Shares in Vodafone, the British wireless carrier that is a partner in Verizon Wireless, climbed Tuesday after the company reported first-half earnings per share fell 35 percent, but unveiled a $1.54 billion per-year cost-cutting plan.
For the period ended September 30, revenue was $30.6 billion, a 17.1 percent year-over-year increase, but a 0.9 percent increase in organic growth.
Though the world’s No. 1 wireless carrier cut its full-year revenue forecast from about $61.3 billion to a range of $59.7 billion to $61.1 billion, investors welcomed the company’s austerity plan, driving shares up $1.18, or 7 percent, to $17.94 on the New York Stock Exchange.
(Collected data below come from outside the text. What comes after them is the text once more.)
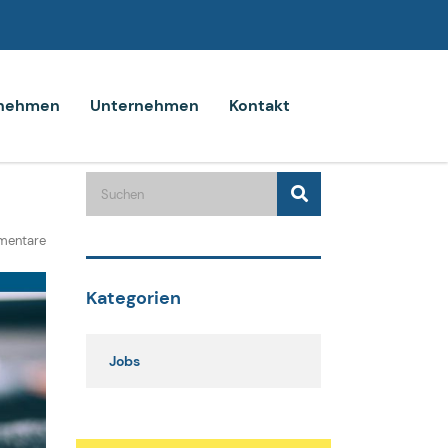
rnehmen
Unternehmen
Kontakt
mentare
Kategorien
Jobs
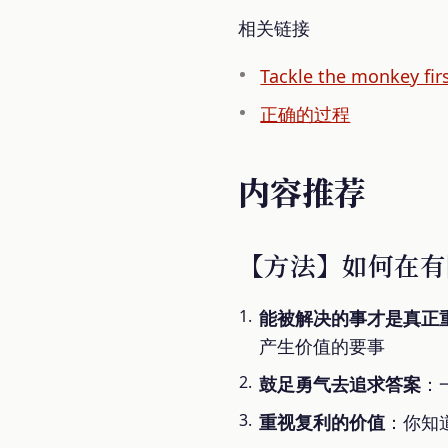
相关链接
Tackle the monkey fir
正确的过程
内容推荐
【方法】如何在有
能被解决的事才是真正
产生价值的要事
鼓足勇气去追求答案
：
重视复利的价值
：你知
Earnings per share for the latest period fell 35 percent to $.06.
In a statement, Vittorio Colao, who took the chief executive reins in July, said the company was launching cost-containment programs that are expected to cut operating costs by about $1.54 billion “per annum by the 2011 financial year to offset the pressures from cost inflation and the competitive environment and to enable investment in revenue growth opportunities.”
Hurting Vodafone’s six-months results was a $2.6 billion write-down of its operations in Turkey.
The company, which owns 45 percent of Verizon Wireless, also announced that the board of directors had increased the dividend by 3.2 percent.
In a research report, Independent International Research PLC, which has a “hold” rating on the stock, noted that Vodafone’s profit margins contracted in the first half and said it expects continued pressure on margins “due to an anticipated increase in cost of sales.”